- Born: May 3, 1961 (age 65) Minneapolis, Minnesota, U.S.A.
- Height: 6 ft 1 in (185 cm)
- Weight: 185 lb (84 kg; 13 st 3 lb)
- Position: Defense
- Shot: Left
- Played for: Minnesota North Stars SV Ritten
- National team: United States
- NHL draft: 100th overall, 1980 Minnesota North Stars
- Playing career: 1983–1990

= David Jensen (ice hockey, born 1961) =

American ice hockey player

David Henry Jensen (born May 3, 1961) is an American former ice hockey player who played in 18 National Hockey League games with the Minnesota North Stars between 1984 and 1986. He is the younger brother of Paul Jensen.

==Playing career==
Jensen played for the University of Minnesota from 1979 to 1983. He also played for the American national junior team at the 1980 1981 World Junior Championships.

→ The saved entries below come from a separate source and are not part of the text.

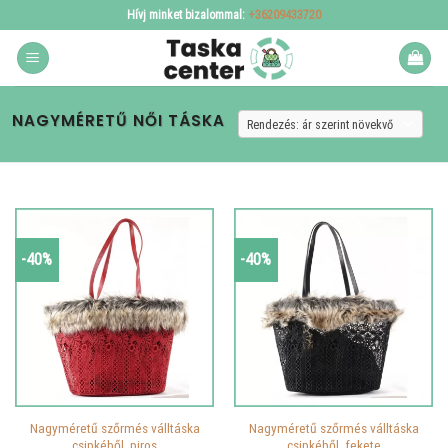
Skip
Hívj minket bizalommal:
+36209433720
to
content
NAGYMÉRETŰ NŐI TÁSKA
-40%
-40%
Nagyméretű szőrmés válltáska
Nagyméretű szőrmés válltáska
csipkéből, piros
csipkéből, fekete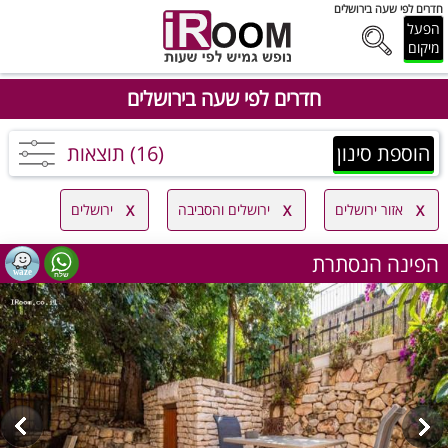
חדרים לפי שעה בירושלים
הפעל
מיקום
חדרים לפי שעה בירושלים
הוספת סינון
(16) תוצאות
אזור ירושלים
ירושלים והסביבה
ירושלים
הפינה הנסתרת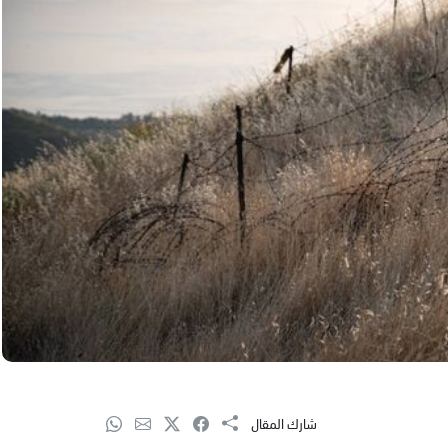
شارك المقال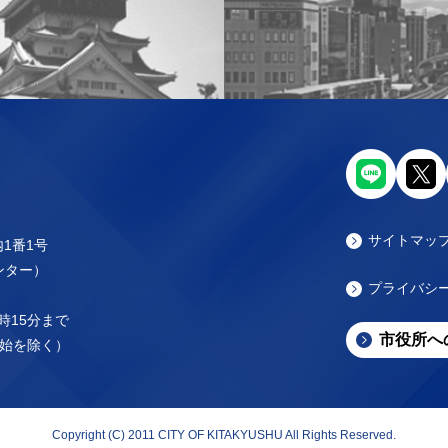
サイトマッ
内1番1号
センター）
プライバシ
時15分まで
市役所へ
始を除く）
Copyright (C) 2011 CITY OF KITAKYUSHU All Rights Reserved.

He was selected 100th overall in the 1980 NHL entry draft by the Minnesota North Stars, Jensen played with the American national team in 1983–84 as an amateur and played in the 1984 Winter Olympics in Sarajevo. He also played at the 1986 World Championships.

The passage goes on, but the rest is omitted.